Occasionally, my editor would remind me that I have written about balls and pucks, but never monster trucks. To complete the subject matter trifecta reflected in the column’s name, I had to remedy that. Of course, monster-truck shows rarely come to town. Given this problem, we agreed that “Gravity Slashers,” a motorcycle stunt show playing the Civic Center a couple weeks back, was close enough.
I will admit having never understood the allure of motor sports. They remind me of Charlotte, North Carolina. In 1991, I spent a month there on a puppet-show internship (don’t ask), and in Charlotte, everyone looked at me like I was an embarrassing moron because I couldn’t immediately proclaim my favorite NASCAR driver. I hated that. Thirteen years later, in 2003, I happened to catch Ricky Craven’s legendary squeaker over Kurt Busch at Darlington live as it happened, but even that, a historically close finish won by a Mainer, failed to ignite any latent gear-head passion.
I don’t want to sound disrespectful, but to me, motor sports are like Jane Austen. I can’t get into them, but so many people do that I can readily acknowledge that they must have virtues. It’s just that those virtues are not readily apparent to me. Maybe I have yet to experience motor sports and Jane Austen in the right context. Maybe I’m just a philistine.
With these preconceptions firmly in place I went to the show, and immediately realized, upon walking in the door, that spending money on beer was unnecessary. All the exhaust fumes in the air provided a free buzz. Yuck. As for the show itself, I will say this: doing a mid-air back flip on a motorcycle (the night’s top stunt) is a pretty cool trick, but when the riders do it over and over again it gets old. “Gravity Slashers” had 15 minutes’ worth of cool stunts stretched out over two hours. Yawn. Jane Austen’s novels have the same problem. Her one literary trick is a hell of a trick, but it quickly wears thin with repetition.
Nominally, “Gravity” Slashers was a competition. The announcer referred to scores and judges, but I didn’t see any judges.

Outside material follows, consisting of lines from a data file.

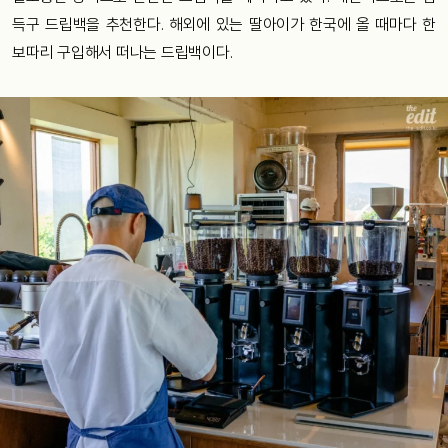
득구 드립백을 추천한다. 해외에 있는 딸아이가 한국에 올 때마다 한
보따리 구입해서 떠나는 드립백이다.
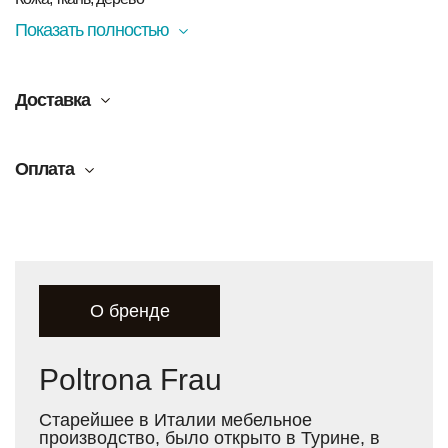
Показать полностью
Доставка
Оплата
О бренде
Poltrona Frau
Старейшее в Италии мебельное
производство, было открыто в Турине, в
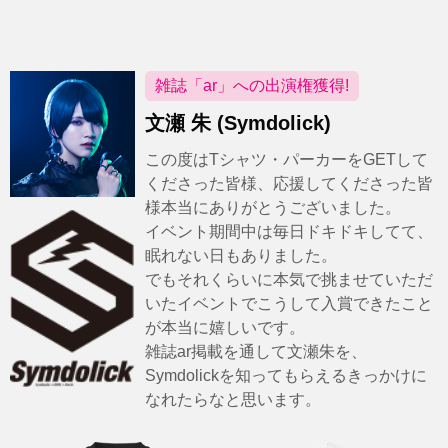
雑誌「ar」への出演権獲得!
文瀬 朱 (Symdolick)
この度はTシャツ・パーカーをGETして
くださった皆様、応援してくださった皆
様本当にありがとうございました。
イベント期間中は毎日ドキドキしてて、
眠れない日もありました。
でもそれくらいに本気で挑ませていただ
いたイベントでこうして入賞できたこと
が本当に嬉しいです。
雑誌ar掲載を通して文瀬朱を、
Symdolickを知ってもらえるきっかけに
なれたらなと思います。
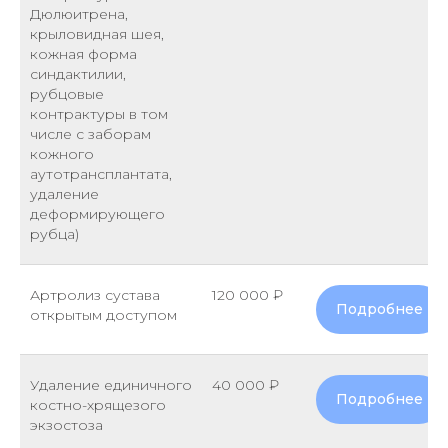
Дюлюитрена,
крыловидная шея,
кожная форма
синдактилии,
рубцовые
контрактуры в том
числе с заборам
кожного
аутотрансплантата,
удаление
деформирующего
рубца)
Артролиз сустава
120 000 ₽
Подробнее
открытым доступом
Удаление единичного
40 000 ₽
Подробнее
костно-хрящезого
экзостоза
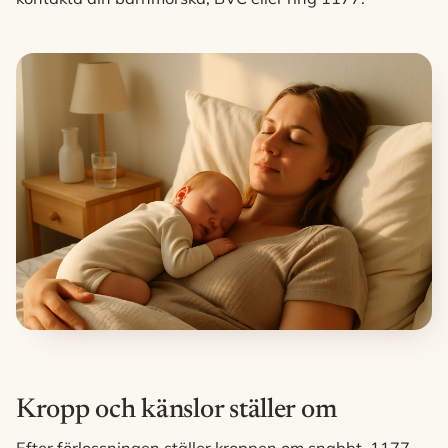
Kropp och känslor ställer om
Efter förlossningen ställer kroppen om snabbt. 1177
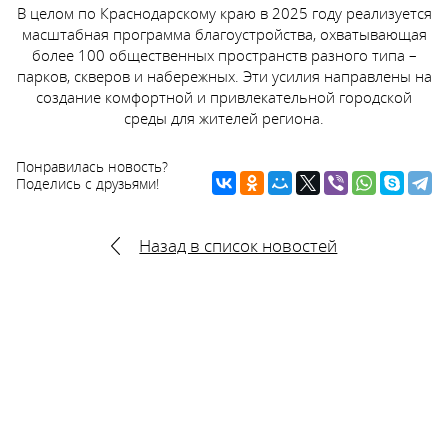
В целом по Краснодарскому краю в 2025 году реализуется
масштабная программа благоустройства, охватывающая
более 100 общественных пространств разного типа –
парков, скверов и набережных. Эти усилия направлены на
создание комфортной и привлекательной городской
среды для жителей региона.
Понравилась новость?
Поделись с друзьями!
Назад в список новостей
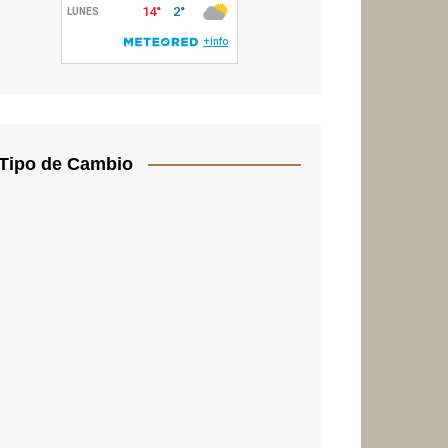
Tipo de Cambio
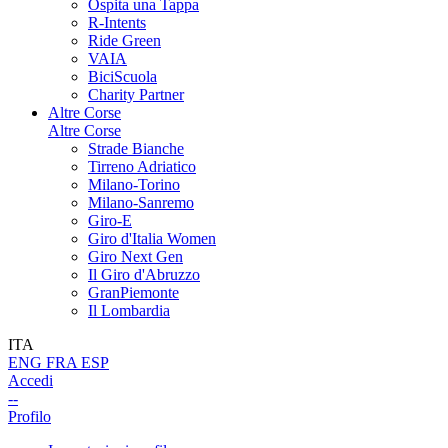
Ospita una Tappa
R-Intents
Ride Green
VAIA
BiciScuola
Charity Partner
Altre Corse
Altre Corse
Strade Bianche
Tirreno Adriatico
Milano-Torino
Milano-Sanremo
Giro-E
Giro d'Italia Women
Giro Next Gen
Il Giro d'Abruzzo
GranPiemonte
Il Lombardia
ITA
ENG
FRA
ESP
Accedi
--
Profilo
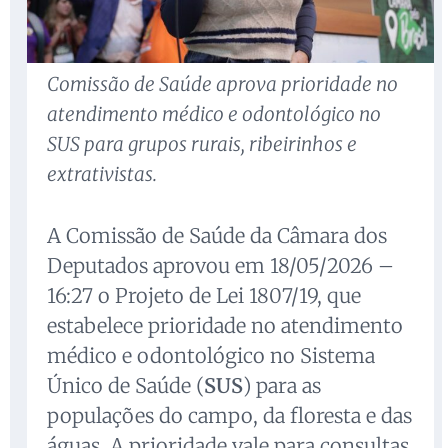
Comissão de Saúde aprova prioridade no
atendimento médico e odontológico no
SUS para grupos rurais, ribeirinhos e
extrativistas.
A Comissão de Saúde da Câmara dos
Deputados aprovou em 18/05/2026 –
16:27 o Projeto de Lei 1807/19, que
estabelece prioridade no atendimento
médico e odontológico no Sistema
Único de Saúde (
SUS
) para as
populações do campo, da floresta e das
águas. A prioridade vale para consultas,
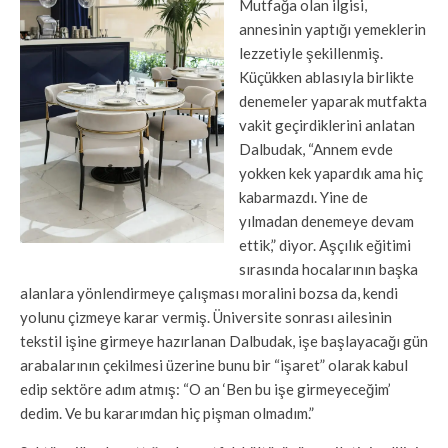
Mutfağa olan ilgisi,
annesinin yaptığı yemeklerin
lezzetiyle şekillenmiş.
Küçükken ablasıyla birlikte
denemeler yaparak mutfakta
vakit geçirdiklerini anlatan
Dalbudak, “Annem evde
yokken kek yapardık ama hiç
kabarmazdı. Yine de
yılmadan denemeye devam
ettik,” diyor. Aşçılık eğitimi
sırasında hocalarının başka
alanlara yönlendirmeye çalışması moralini bozsa da, kendi
yolunu çizmeye karar vermiş. Üniversite sonrası ailesinin
tekstil işine girmeye hazırlanan Dalbudak, işe başlayacağı gün
arabalarının çekilmesi üzerine bunu bir “işaret” olarak kabul
edip sektöre adım atmış: “O an ‘Ben bu işe girmeyeceğim’
dedim. Ve bu kararımdan hiç pişman olmadım.”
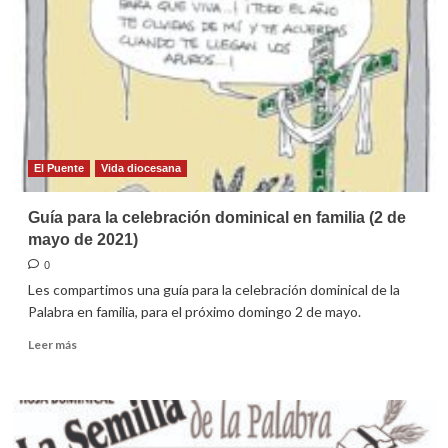
domingo
de
Pascua
2021
El Puente
Vida diocesana
Guía para la celebración dominical en familia (2 de
mayo de 2021)
0
Les compartimos una guía para la celebración dominical de la
Palabra en familia, para el próximo domingo 2 de mayo.
Leer
Leer más
más
sobre
Guía
para
la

When the motorcycle drivers took a break a bunch of dudes on BMX bikes came out to amuse the crowd with less impressive tricks. It reminded me of the way Pop Warner football teams sometimes play a quick game on NFL fields during halftime, except that it was far less entertaining. Already convinced that the show was lame, a few days later I saw a commercial for “Nuclear Cowboyz,” a motor cross promotion at TD Garden. It was similar, but “Nuclear Cowboyz” had go-go dancers, pyrotechnics, and “Grinder Girl,” a beautiful woman in a metal shop bustier who uses a grinder to make sparks shoot off her tiny outfit while she dances around. That’s pretty cool! Why can’t Portland get the Grinder Girl show? A little industrial vaudeville would have spruced the moribund “Gravity Slashers” right up.
As it was, the evening’s most memorable moment came last, after the show, when I was standing outside the Civic Center parking garage as all the Fords and Chevys within came out of the building. Every driver peeled onto Spring Street, squealing their tires in the snow as if they were Burt Reynolds and Dom DeLuise beginning the Cannonball Run. I laughed, even though I didn’t get it, and then, despairing of ever caring about motor sports, I walked home and picked up my copy of Mansfield Park. Might as well give Jane another try, too.